#### WHAT NEEDS TO BE DONE:
From the entries below, reproduce exactly the line containing "karıncalanma, denge bozukluğu ve ileri", the line containing "Армении за год на две трети", and every line in between, with nothing added.

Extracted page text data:

==*==

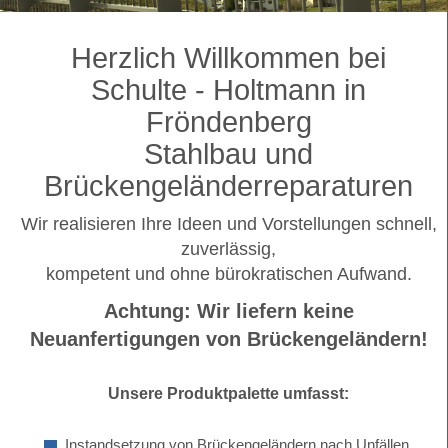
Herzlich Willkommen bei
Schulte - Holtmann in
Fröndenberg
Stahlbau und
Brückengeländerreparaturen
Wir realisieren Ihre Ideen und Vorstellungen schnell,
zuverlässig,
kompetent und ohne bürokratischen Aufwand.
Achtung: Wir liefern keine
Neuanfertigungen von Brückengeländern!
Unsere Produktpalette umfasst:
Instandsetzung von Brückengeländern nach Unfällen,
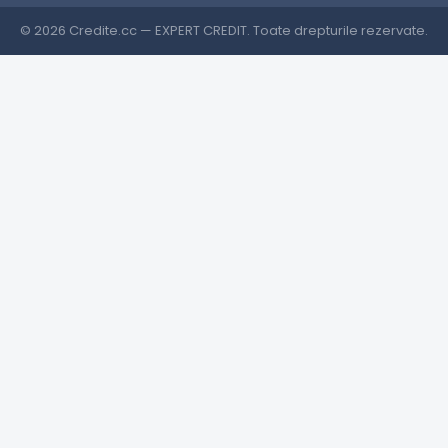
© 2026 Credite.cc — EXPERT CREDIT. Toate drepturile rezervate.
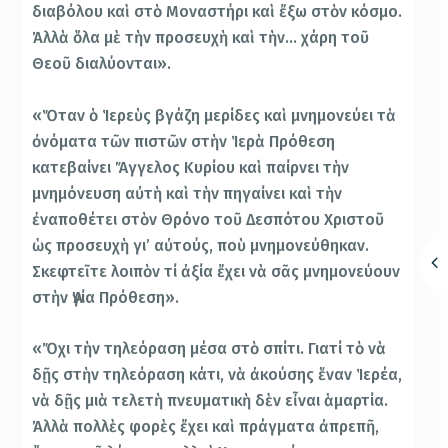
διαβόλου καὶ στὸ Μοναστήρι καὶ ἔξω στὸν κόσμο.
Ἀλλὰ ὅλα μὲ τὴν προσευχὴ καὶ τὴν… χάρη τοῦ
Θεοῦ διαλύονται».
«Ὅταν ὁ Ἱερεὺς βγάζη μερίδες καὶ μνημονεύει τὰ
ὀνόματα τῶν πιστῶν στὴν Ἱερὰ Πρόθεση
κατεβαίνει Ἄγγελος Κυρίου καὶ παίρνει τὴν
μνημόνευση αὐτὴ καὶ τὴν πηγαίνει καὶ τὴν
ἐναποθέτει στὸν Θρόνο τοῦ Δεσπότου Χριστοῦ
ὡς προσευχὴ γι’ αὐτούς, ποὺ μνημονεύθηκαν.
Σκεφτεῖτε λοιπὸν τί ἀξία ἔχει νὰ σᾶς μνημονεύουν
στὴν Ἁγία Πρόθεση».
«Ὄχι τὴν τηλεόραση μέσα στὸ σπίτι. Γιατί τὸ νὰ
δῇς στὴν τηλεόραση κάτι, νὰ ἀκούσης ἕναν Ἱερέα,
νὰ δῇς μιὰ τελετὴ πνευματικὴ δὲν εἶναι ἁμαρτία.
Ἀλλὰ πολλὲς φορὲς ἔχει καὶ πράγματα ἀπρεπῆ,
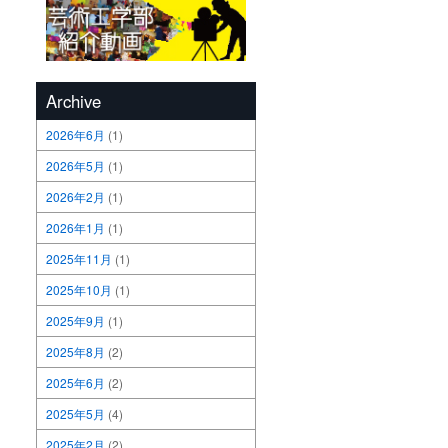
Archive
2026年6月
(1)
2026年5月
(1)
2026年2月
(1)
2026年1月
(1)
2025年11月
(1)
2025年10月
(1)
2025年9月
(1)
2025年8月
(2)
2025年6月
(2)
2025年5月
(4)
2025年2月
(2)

==*==

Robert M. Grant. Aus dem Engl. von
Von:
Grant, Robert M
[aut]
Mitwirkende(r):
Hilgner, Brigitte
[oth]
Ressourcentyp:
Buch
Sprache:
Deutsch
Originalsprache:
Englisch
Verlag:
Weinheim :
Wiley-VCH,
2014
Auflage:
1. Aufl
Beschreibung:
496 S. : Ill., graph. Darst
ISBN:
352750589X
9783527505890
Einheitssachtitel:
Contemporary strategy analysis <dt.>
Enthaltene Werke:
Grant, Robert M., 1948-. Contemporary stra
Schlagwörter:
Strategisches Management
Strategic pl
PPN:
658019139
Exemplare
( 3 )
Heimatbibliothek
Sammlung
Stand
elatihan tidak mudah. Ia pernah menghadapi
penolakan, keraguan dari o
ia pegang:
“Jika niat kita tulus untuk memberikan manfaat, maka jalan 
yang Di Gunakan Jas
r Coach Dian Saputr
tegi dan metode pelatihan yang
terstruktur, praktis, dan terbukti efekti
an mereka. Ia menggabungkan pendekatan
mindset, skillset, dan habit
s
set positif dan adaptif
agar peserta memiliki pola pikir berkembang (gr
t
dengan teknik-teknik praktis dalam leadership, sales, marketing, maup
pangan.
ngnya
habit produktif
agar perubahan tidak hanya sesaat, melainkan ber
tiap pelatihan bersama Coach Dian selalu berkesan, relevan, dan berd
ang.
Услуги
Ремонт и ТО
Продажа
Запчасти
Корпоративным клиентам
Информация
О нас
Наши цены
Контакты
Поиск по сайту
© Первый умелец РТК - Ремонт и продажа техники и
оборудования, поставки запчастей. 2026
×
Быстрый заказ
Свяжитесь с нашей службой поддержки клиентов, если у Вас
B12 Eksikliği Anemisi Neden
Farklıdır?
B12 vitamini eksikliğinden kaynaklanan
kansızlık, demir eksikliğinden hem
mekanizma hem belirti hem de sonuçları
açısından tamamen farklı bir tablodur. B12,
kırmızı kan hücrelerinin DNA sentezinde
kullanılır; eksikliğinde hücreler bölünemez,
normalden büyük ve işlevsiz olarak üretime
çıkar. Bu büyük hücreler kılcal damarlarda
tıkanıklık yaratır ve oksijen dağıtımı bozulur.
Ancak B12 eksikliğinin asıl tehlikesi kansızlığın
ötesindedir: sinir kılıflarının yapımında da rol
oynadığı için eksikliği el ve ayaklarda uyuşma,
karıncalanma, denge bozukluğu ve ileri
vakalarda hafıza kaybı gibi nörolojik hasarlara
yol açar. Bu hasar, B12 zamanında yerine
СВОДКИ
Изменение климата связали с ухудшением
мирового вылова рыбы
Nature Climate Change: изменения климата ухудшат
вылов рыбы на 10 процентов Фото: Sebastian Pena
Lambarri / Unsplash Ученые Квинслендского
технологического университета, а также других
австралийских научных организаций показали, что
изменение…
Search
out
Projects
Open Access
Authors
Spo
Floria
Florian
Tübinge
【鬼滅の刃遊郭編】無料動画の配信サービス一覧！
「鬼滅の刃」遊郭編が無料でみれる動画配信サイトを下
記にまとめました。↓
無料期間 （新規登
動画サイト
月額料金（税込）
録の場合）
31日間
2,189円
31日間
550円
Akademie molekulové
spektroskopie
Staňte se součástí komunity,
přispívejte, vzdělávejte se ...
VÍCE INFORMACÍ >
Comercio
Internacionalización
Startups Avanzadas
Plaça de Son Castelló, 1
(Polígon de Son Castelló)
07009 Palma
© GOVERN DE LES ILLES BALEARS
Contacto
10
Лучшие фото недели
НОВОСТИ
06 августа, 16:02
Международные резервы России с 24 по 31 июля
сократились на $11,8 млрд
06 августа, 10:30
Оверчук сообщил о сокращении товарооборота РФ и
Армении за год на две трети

==*==

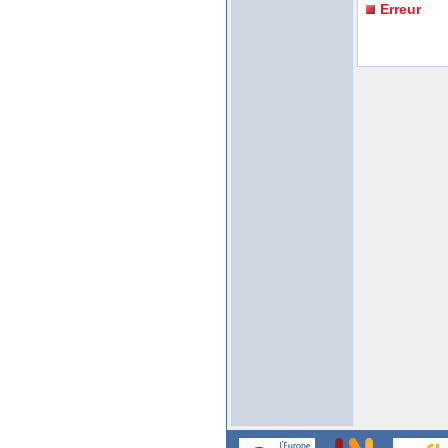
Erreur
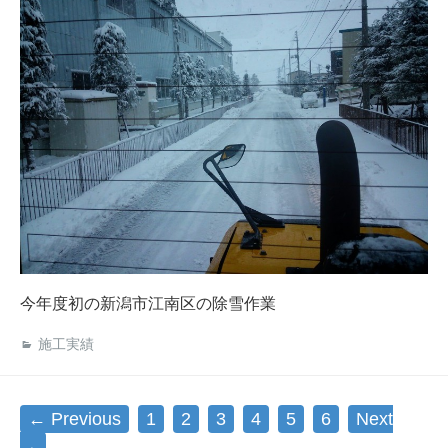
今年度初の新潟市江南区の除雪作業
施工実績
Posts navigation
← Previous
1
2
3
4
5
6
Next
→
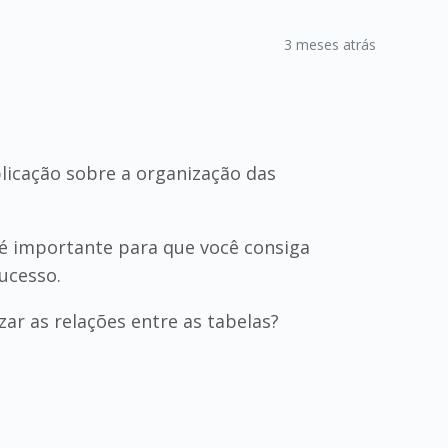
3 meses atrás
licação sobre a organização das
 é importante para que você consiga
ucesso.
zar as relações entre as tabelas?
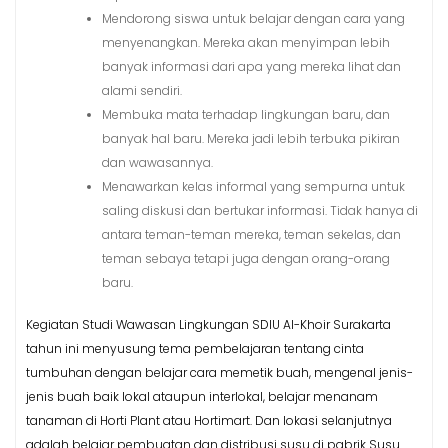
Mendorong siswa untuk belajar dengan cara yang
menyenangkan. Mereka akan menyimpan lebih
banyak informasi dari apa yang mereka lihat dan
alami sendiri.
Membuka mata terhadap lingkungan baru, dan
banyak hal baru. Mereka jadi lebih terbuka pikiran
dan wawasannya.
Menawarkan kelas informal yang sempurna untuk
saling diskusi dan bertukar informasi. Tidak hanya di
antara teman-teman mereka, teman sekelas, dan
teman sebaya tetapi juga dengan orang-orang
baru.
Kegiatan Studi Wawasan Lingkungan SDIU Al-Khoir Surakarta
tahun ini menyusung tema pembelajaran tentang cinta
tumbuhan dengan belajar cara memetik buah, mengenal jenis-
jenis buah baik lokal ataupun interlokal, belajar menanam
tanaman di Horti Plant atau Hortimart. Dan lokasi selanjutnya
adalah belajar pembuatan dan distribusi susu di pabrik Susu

==*==

#### RESPONSE TO THE TASK:
karıncalanma, denge bozukluğu ve ileri
vakalarda hafıza kaybı gibi nörolojik hasarlara
yol açar. Bu hasar, B12 zamanında yerine
СВОДКИ
Изменение климата связали с ухудшением
мирового вылова рыбы
Nature Climate Change: изменения климата ухудшат
вылов рыбы на 10 процентов Фото: Sebastian Pena
Lambarri / Unsplash Ученые Квинслендского
технологического университета, а также других
австралийских научных организаций показали, что
изменение…
Search
out
Projects
Open Access
Authors
Spo
Floria
Florian
Tübinge
【鬼滅の刃遊郭編】無料動画の配信サービス一覧！
「鬼滅の刃」遊郭編が無料でみれる動画配信サイトを下
記にまとめました。↓
無料期間 （新規登
動画サイト
月額料金（税込）
録の場合）
31日間
2,189円
31日間
550円
Akademie molekulové
spektroskopie
Staňte se součástí komunity,
přispívejte, vzdělávejte se ...
VÍCE INFORMACÍ >
Comercio
Internacionalización
Startups Avanzadas
Plaça de Son Castelló, 1
(Polígon de Son Castelló)
07009 Palma
© GOVERN DE LES ILLES BALEARS
Contacto
10
Лучшие фото недели
НОВОСТИ
06 августа, 16:02
Международные резервы России с 24 по 31 июля
сократились на $11,8 млрд
06 августа, 10:30
Оверчук сообщил о сокращении товарооборота РФ и
Армении за год на две трети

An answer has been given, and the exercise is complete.